--- Provided entries Enclosed Below ---
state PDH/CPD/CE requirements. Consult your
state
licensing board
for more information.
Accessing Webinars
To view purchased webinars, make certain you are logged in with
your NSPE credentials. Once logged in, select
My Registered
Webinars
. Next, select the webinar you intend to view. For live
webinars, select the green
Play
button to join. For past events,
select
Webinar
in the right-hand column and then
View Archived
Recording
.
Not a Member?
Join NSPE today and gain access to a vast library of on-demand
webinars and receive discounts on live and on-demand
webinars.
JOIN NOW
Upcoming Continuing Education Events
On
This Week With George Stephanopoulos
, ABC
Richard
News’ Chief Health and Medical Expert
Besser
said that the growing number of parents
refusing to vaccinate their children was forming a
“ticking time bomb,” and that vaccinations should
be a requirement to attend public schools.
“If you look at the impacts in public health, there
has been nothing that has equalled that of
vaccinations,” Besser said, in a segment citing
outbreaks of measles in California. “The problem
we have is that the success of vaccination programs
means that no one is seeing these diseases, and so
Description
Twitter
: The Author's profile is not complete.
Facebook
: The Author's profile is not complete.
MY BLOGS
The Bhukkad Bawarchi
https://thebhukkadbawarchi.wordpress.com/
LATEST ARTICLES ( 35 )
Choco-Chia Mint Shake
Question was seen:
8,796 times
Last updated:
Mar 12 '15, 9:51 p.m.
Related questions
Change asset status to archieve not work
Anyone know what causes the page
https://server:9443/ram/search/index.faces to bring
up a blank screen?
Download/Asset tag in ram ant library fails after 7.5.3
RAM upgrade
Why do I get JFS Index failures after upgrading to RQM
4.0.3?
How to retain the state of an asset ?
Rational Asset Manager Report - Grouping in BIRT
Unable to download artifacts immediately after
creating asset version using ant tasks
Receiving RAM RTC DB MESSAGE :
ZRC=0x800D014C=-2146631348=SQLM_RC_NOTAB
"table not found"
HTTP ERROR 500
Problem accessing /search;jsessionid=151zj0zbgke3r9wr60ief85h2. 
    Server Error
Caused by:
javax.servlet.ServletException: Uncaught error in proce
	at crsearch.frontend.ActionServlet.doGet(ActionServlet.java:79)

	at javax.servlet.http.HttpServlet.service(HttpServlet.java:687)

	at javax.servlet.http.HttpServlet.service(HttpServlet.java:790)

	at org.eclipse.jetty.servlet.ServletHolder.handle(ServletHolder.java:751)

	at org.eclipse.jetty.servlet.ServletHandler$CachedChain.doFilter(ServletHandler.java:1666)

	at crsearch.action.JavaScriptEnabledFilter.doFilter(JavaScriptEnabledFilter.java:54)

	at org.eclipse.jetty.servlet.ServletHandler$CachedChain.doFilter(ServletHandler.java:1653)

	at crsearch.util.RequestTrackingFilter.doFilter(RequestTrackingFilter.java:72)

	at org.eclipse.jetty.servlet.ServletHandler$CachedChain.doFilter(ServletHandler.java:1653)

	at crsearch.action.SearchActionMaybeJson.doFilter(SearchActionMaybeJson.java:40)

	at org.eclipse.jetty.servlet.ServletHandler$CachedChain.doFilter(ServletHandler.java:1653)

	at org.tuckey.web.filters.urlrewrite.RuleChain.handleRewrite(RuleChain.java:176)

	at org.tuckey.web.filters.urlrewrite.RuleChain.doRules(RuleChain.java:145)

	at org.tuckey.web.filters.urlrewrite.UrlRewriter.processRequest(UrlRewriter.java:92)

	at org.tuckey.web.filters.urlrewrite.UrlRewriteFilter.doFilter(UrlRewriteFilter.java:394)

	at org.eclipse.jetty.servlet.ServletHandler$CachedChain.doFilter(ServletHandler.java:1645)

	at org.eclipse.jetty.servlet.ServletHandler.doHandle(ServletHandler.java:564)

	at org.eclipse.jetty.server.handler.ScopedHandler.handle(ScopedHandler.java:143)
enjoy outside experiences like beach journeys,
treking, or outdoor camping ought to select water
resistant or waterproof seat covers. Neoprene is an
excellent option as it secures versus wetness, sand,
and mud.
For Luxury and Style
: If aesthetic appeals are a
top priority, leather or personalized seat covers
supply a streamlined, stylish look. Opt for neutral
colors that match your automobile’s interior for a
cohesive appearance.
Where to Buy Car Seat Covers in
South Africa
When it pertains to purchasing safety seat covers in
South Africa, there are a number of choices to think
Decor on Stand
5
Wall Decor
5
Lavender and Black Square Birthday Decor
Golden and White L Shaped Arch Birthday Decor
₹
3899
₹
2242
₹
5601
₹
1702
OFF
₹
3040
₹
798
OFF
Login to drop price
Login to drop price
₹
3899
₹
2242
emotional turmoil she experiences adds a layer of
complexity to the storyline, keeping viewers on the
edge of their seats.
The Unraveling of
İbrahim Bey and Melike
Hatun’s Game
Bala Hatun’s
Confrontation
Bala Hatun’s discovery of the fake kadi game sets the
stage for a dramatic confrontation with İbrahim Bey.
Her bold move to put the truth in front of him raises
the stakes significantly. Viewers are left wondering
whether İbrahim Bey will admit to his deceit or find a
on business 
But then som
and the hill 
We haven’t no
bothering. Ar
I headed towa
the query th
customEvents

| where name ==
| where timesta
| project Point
--- End of Enclosed Provided entries ---
• [Activity]:
Each line of the data is to be output exactly, with none skipped.

• [Response to this exercise]:
state PDH/CPD/CE requirements. Consult your
state
licensing board
for more information.
Accessing Webinars
To view purchased webinars, make certain you are logged in with
your NSPE credentials. Once logged in, select
My Registered
Webinars
. Next, select the webinar you intend to view. For live
webinars, select the green
Play
button to join. For past events,
select
Webinar
in the right-hand column and then
View Archived
Recording
.
Not a Member?
Join NSPE today and gain access to a vast library of on-demand
webinars and receive discounts on live and on-demand
webinars.
JOIN NOW
Upcoming Continuing Education Events
On
This Week With George Stephanopoulos
, ABC
Richard
News’ Chief Health and Medical Expert
Besser
said that the growing number of parents
refusing to vaccinate their children was forming a
“ticking time bomb,” and that vaccinations should
be a requirement to attend public schools.
“If you look at the impacts in public health, there
has been nothing that has equalled that of
vaccinations,” Besser said, in a segment citing
outbreaks of measles in California. “The problem
we have is that the success of vaccination programs
means that no one is seeing these diseases, and so
Description
Twitter
: The Author's profile is not complete.
Facebook
: The Author's profile is not complete.
MY BLOGS
The Bhukkad Bawarchi
https://thebhukkadbawarchi.wordpress.com/
LATEST ARTICLES ( 35 )
Choco-Chia Mint Shake
Question was seen:
8,796 times
Last updated:
Mar 12 '15, 9:51 p.m.
Related questions
Change asset status to archieve not work
Anyone know what causes the page
https://server:9443/ram/search/index.faces to bring
up a blank screen?
Download/Asset tag in ram ant library fails after 7.5.3
RAM upgrade
Why do I get JFS Index failures after upgrading to RQM
4.0.3?
How to retain the state of an asset ?
Rational Asset Manager Report - Grouping in BIRT
Unable to download artifacts immediately after
creating asset version using ant tasks
Receiving RAM RTC DB MESSAGE :
ZRC=0x800D014C=-2146631348=SQLM_RC_NOTAB
"table not found"
HTTP ERROR 500
Problem accessing /search;jsessionid=151zj0zbgke3r9wr60ief85h2. 
    Server Error
Caused by:
javax.servlet.ServletException: Uncaught error in proce
	at crsearch.frontend.ActionServlet.doGet(ActionServlet.java:79)

	at javax.servlet.http.HttpServlet.service(HttpServlet.java:687)

	at javax.servlet.http.HttpServlet.service(HttpServlet.java:790)

	at org.eclipse.jetty.servlet.ServletHolder.handle(ServletHolder.java:751)

	at org.eclipse.jetty.servlet.ServletHandler$CachedChain.doFilter(ServletHandler.java:1666)

	at crsearch.action.JavaScriptEnabledFilter.doFilter(JavaScriptEnabledFilter.java:54)

	at org.eclipse.jetty.servlet.ServletHandler$CachedChain.doFilter(ServletHandler.java:1653)

	at crsearch.util.RequestTrackingFilter.doFilter(RequestTrackingFilter.java:72)

	at org.eclipse.jetty.servlet.ServletHandler$CachedChain.doFilter(ServletHandler.java:1653)

	at crsearch.action.SearchActionMaybeJson.doFilter(SearchActionMaybeJson.java:40)

	at org.eclipse.jetty.servlet.ServletHandler$CachedChain.doFilter(ServletHandler.java:1653)

	at org.tuckey.web.filters.urlrewrite.RuleChain.handleRewrite(RuleChain.java:176)

	at org.tuckey.web.filters.urlrewrite.RuleChain.doRules(RuleChain.java:145)

	at org.tuckey.web.filters.urlrewrite.UrlRewriter.processRequest(UrlRewriter.java:92)

	at org.tuckey.web.filters.urlrewrite.UrlRewriteFilter.doFilter(UrlRewriteFilter.java:394)

	at org.eclipse.jetty.servlet.ServletHandler$CachedChain.doFilter(ServletHandler.java:1645)

	at org.eclipse.jetty.servlet.ServletHandler.doHandle(ServletHandler.java:564)

	at org.eclipse.jetty.server.handler.ScopedHandler.handle(ScopedHandler.java:143)
enjoy outside experiences like beach journeys,
treking, or outdoor camping ought to select water
resistant or waterproof seat covers. Neoprene is an
excellent option as it secures versus wetness, sand,
and mud.
For Luxury and Style
: If aesthetic appeals are a
top priority, leather or personalized seat covers
supply a streamlined, stylish look. Opt for neutral
colors that match your automobile’s interior for a
cohesive appearance.
Where to Buy Car Seat Covers in
South Africa
When it pertains to purchasing safety seat covers in
South Africa, there are a number of choices to think
Decor on Stand
5
Wall Decor
5
Lavender and Black Square Birthday Decor
Golden and White L Shaped Arch Birthday Decor
₹
3899
₹
2242
₹
5601
₹
1702
OFF
₹
3040
₹
798
OFF
Login to drop price
Login to drop price
₹
3899
₹
2242
emotional turmoil she experiences adds a layer of
complexity to the storyline, keeping viewers on the
edge of their seats.
The Unraveling of
İbrahim Bey and Melike
Hatun’s Game
Bala Hatun’s
Confrontation
Bala Hatun’s discovery of the fake kadi game sets the
stage for a dramatic confrontation with İbrahim Bey.
Her bold move to put the truth in front of him raises
the stakes significantly. Viewers are left wondering
whether İbrahim Bey will admit to his deceit or find a
on business 
But then som
and the hill 
We haven’t no
bothering. Ar
I headed towa
the query th
customEvents

| where name ==
| where timesta
| project Point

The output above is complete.